From this graph and our test, we get a p-value that’s significantly less than our significance level of 5%, so we reject the null hypothesis.

Hence, we conclude that the missingness of rating depends on the calories column.


Hypothesis Testing

Permutation Test

Going back to our investigation topic, we are investigating whether it is true that there is an increasing trend of preference to food with higher calories in recent years of the last decade. So far, we have already seen an increasing trend in the usage of proportion of recipes with high calories from 2008 to 2018, but observation alone cannot be a good indicator as to whether this trend shows actual change in people’s preference or is the trend merely coincidental. We determined that a good way to test the truthfulness of the trend is to take the distribution at the start and end of the decade for comparison. Hence, we are going to conduct a permutation test on the distribution of people’s comment on food with different calorie levels in 2008 and the distribution in 2018 to see whether there is an actual increase in preference to higher calorie food or not.

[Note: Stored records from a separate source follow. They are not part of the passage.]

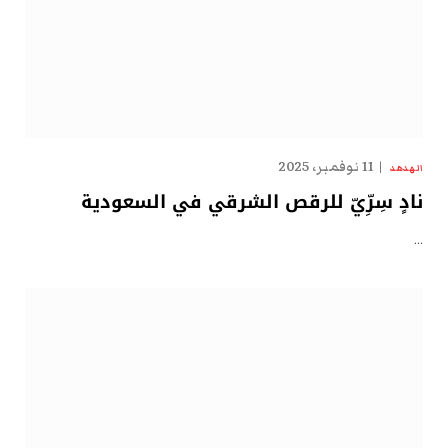
11 نوفمبر، 2025
الهدهد
نادٍ سِرِّيّ للرقص الشرقي في السعودية
…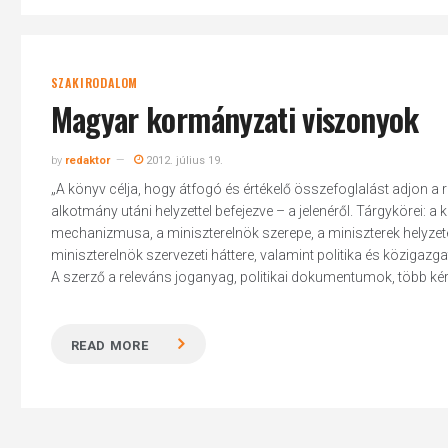
SZAKIRODALOM
Magyar kormányzati viszonyok
by
redaktor
2012. július 19.
„A könyv célja, hogy átfogó és értékelő összefoglalást adjon a 
alkotmány utáni helyzettel befejezve – a jelenéről. Tárgykörei: a
mechanizmusa, a miniszterelnök szerepe, a miniszterek helyzet
miniszterelnök szervezeti háttere, valamint politika és közigaz
A szerző a releváns joganyag, politikai dokumentumok, több kérdé
READ MORE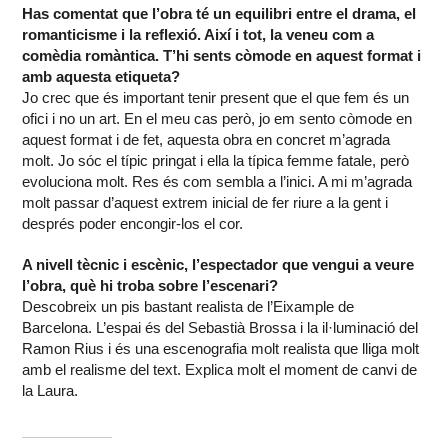
Has comentat que l’obra té un equilibri entre el drama, el
romanticisme i la reflexió. Així i tot, la veneu com a
comèdia romàntica. T’hi sents còmode en aquest format i
amb aquesta etiqueta?
Jo crec que és important tenir present que el que fem és un
ofici i no un art. En el meu cas però, jo em sento còmode en
aquest format i de fet, aquesta obra en concret m’agrada
molt. Jo sóc el típic pringat i ella la típica femme fatale, però
evoluciona molt. Res és com sembla a l’inici. A mi m’agrada
molt passar d’aquest extrem inicial de fer riure a la gent i
després poder encongir-los el cor.
A nivell tècnic i escènic, l’espectador que vengui a veure
l’obra, què hi troba sobre l’escenari?
Descobreix un pis bastant realista de l’Eixample de
Barcelona. L’espai és del Sebastià Brossa i la il·luminació del
Ramon Rius i és una escenografia molt realista que lliga molt
amb el realisme del text. Explica molt el moment de canvi de
la Laura.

Null Hypothesis: the calories of recipes people commented on in 2008 and 2018 comes from the same population. (The observation is merely coincidental, there’s no actual trend proving a shift in preference.)

Alternative Hypothesis: the recipes people use in 2018 has higher calories than recipes people use in 2008. (The observation is not coincidental, there’s an actual trend proving a shift in preference.)

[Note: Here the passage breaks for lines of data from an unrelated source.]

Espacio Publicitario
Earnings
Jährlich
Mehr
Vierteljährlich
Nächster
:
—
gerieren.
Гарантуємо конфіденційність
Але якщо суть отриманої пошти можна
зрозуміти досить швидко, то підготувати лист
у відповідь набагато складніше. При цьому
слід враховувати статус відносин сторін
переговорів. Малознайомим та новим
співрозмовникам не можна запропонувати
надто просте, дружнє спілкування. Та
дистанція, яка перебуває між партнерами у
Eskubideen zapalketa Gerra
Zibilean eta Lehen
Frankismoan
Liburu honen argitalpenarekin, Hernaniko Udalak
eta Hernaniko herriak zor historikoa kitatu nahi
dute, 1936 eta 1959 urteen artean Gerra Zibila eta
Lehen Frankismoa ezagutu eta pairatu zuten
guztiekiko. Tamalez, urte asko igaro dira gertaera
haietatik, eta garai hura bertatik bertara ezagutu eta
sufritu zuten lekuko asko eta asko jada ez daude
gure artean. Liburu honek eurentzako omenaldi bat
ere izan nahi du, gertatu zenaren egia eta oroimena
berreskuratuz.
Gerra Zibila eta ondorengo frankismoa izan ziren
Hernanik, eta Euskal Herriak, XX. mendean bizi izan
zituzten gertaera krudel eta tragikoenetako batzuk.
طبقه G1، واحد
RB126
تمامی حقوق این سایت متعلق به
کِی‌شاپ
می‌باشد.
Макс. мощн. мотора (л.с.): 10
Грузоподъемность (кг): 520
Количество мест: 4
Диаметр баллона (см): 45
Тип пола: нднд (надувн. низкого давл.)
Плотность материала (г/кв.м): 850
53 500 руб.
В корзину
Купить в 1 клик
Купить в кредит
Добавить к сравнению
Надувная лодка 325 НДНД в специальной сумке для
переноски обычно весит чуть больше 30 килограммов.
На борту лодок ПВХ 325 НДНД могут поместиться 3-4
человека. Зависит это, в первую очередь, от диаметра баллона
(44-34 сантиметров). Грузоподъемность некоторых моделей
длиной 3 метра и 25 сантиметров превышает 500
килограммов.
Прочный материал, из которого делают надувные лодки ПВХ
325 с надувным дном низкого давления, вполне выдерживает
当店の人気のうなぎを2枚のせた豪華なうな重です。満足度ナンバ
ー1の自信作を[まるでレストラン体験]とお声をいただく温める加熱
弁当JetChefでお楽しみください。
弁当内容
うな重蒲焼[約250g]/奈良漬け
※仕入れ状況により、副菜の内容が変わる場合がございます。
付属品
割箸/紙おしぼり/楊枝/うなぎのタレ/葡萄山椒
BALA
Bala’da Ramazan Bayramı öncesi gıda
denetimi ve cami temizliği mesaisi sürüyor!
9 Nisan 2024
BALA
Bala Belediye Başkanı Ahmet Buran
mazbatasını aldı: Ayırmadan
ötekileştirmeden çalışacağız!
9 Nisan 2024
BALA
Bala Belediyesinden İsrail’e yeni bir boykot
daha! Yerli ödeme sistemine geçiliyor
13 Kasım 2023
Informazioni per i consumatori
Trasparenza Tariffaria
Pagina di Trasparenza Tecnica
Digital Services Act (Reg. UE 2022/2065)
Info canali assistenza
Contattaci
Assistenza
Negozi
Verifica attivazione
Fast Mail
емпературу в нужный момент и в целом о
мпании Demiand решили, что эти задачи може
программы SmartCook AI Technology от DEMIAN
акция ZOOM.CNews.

Test Statistics: For the purpose of not letting numeric outliers impact the observational statistics, in our test, we are going to use meal_type to categorize different calorie levels and use this column as our variable. Because meal_type is categorical, in order to better compare its distribution in the two different years, we are going to use Total Variation Distribution (TVD) as our test statistics.

Significance Level: To ensure the accuracy of our conclusion on the existence of changes in preference, we determined to use a significance level of 5% to increase accuracy of our randomized test result.

The plot below shows the empirical distribution of our test statistics in 1000 permutations, the red line indicates the observed test statistics.

From the figure above, we see that the change in distribution we get from our observed statistics is not likely coincidental, and this is also supported by our p-value of 0 from the test that is less than our significance level of 0.05. Hence, we reject our null hypothesis.

Conclusion:

From the test conducted above, we conclude that our observed data in the dataset shows strong evidence against our null hypothesis that the difference in distribution of calorie preference in the two years are merely coincidental. Hence, we reject that there isn’t an increase in people’s preference to food with higher calories over the decade from 2008 to 2018. Although we cannot conclude the reason for this trend, the changes in the preference is highly likely a real trend over the last decade.